→ Exercise goal: Whenever a picture appears, leave it out while repeating all the other data exactly.

============

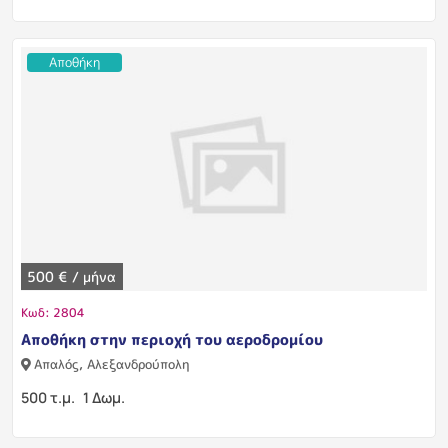
Αποθήκη
500 € / μήνα
Κωδ: 2804
Αποθήκη στην περιοχή του αεροδρομίου
Απαλός, Αλεξανδρούπολη
500 τ.μ.
1 Δωμ.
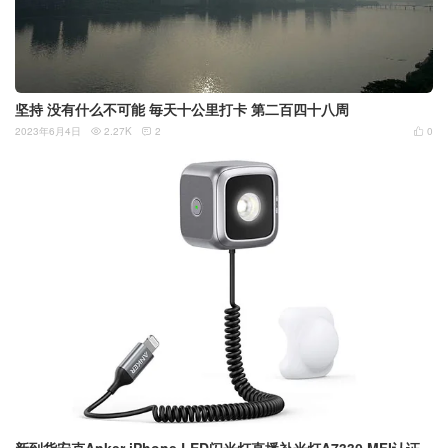
坚持 没有什么不可能 毎天十公里打卡 第二百四十八周
2023年6月4日
2.27K
2
0



新到货安克Anker iPhone LED闪光灯直播补光灯A7330 MFI认证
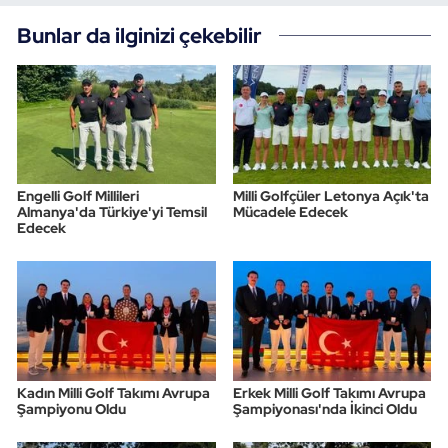
Bunlar da ilginizi çekebilir
Engelli Golf Millileri
Milli Golfçüler Letonya Açık'ta
Almanya'da Türkiye'yi Temsil
Mücadele Edecek
Edecek
Kadın Milli Golf Takımı Avrupa
Erkek Milli Golf Takımı Avrupa
Şampiyonu Oldu
Şampiyonası'nda İkinci Oldu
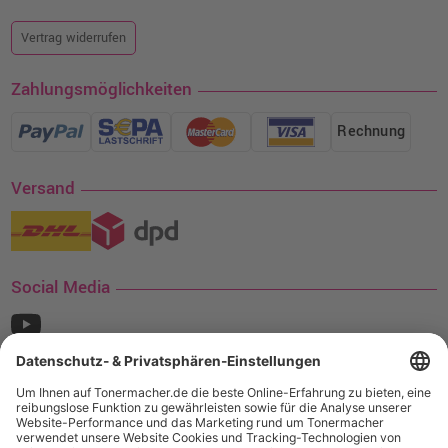
Vertrag widerrufen
Zahlungsmöglichkeiten
Rechnung
Versand
Social Media
¹ Nur gültig für den Versand innerhalb Deutschlands. Befindet sich ein Warenwert
von mindestens 35€ (inkl. Mwst.) an Ampertec Artikeln in Ihrem Warenkorb, ist der
Versand für Sie kostenfrei.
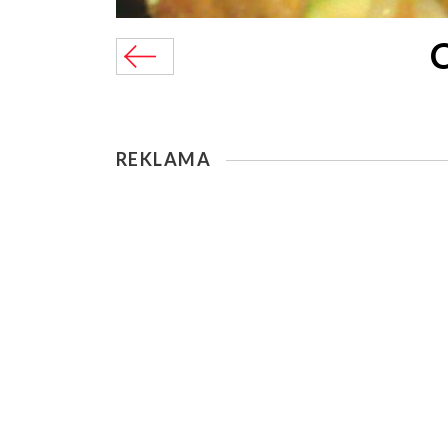
C
REKLAMA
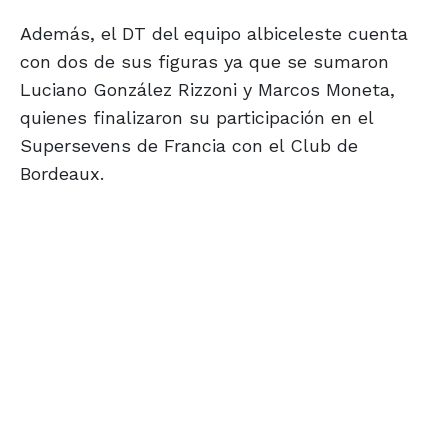
Además, el DT del equipo albiceleste cuenta
con dos de sus figuras ya que se sumaron
Luciano González Rizzoni y Marcos Moneta,
quienes finalizaron su participación en el
Supersevens de Francia con el Club de
Bordeaux.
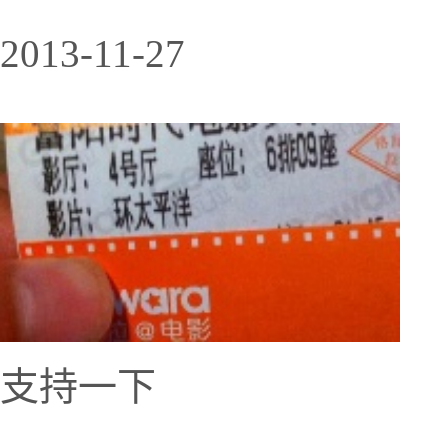
2013-11-27
支持一下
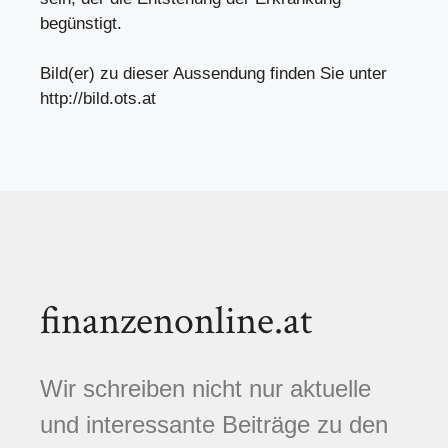
begünstigt.
Bild(er) zu dieser Aussendung finden Sie unter
http://bild.ots.at
finanzenonline.at
Wir schreiben nicht nur aktuelle
und interessante Beiträge zu den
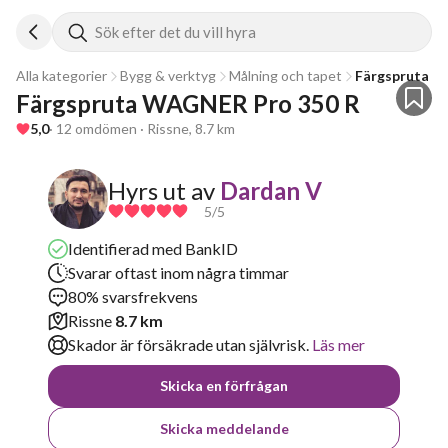
Sök efter det du vill hyra
Alla kategorier
Bygg & verktyg
Målning och tapet
Färgspruta
Färgspruta WAGNER Pro 350 R
5,0
· 12 omdömen · Rissne, 8.7 km
Hyrs ut av
Dardan V
5
/5
Identifierad med BankID
Svarar oftast inom några timmar
80% svarsfrekvens
Rissne
8.7 km
Skador är försäkrade utan självrisk.
Läs mer
Skicka en förfrågan
Skicka meddelande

============

→ Result below:
Αποθήκη
500 € / μήνα
Κωδ: 2804
Αποθήκη στην περιοχή του αεροδρομίου
Απαλός, Αλεξανδρούπολη
500 τ.μ.
1 Δωμ.
坚持 没有什么不可能 毎天十公里打卡 第二百四十八周
2023年6月4日
2.27K
2
0



新到货安克Anker iPhone LED闪光灯直播补光灯A7330 MFI认证
Bunlar da ilginizi çekebilir
Engelli Golf Millileri
Milli Golfçüler Letonya Açık'ta
Almanya'da Türkiye'yi Temsil
Mücadele Edecek
Edecek
Kadın Milli Golf Takımı Avrupa
Erkek Milli Golf Takımı Avrupa
Şampiyonu Oldu
Şampiyonası'nda İkinci Oldu
Vertrag widerrufen
Zahlungsmöglichkeiten
Rechnung
Versand
Social Media
¹ Nur gültig für den Versand innerhalb Deutschlands. Befindet sich ein Warenwert
von mindestens 35€ (inkl. Mwst.) an Ampertec Artikeln in Ihrem Warenkorb, ist der
Versand für Sie kostenfrei.
C
REKLAMA
Además, el DT del equipo albiceleste cuenta
con dos de sus figuras ya que se sumaron
Luciano González Rizzoni y Marcos Moneta,
quienes finalizaron su participación en el
Supersevens de Francia con el Club de
Bordeaux.
2013-11-27
支持一下
begünstigt.
Bild(er) zu dieser Aussendung finden Sie unter
http://bild.ots.at
finanzenonline.at
Wir schreiben nicht nur aktuelle
und interessante Beiträge zu den
Sök efter det du vill hyra
Alla kategorier
Bygg & verktyg
Målning och tapet
Färgspruta
Färgspruta WAGNER Pro 350 R
5,0
· 12 omdömen · Rissne, 8.7 km
Hyrs ut av
Dardan V
5
/5
Identifierad med BankID
Svarar oftast inom några timmar
80% svarsfrekvens
Rissne
8.7 km
Skador är försäkrade utan självrisk.
Läs mer
Skicka en förfrågan
Skicka meddelande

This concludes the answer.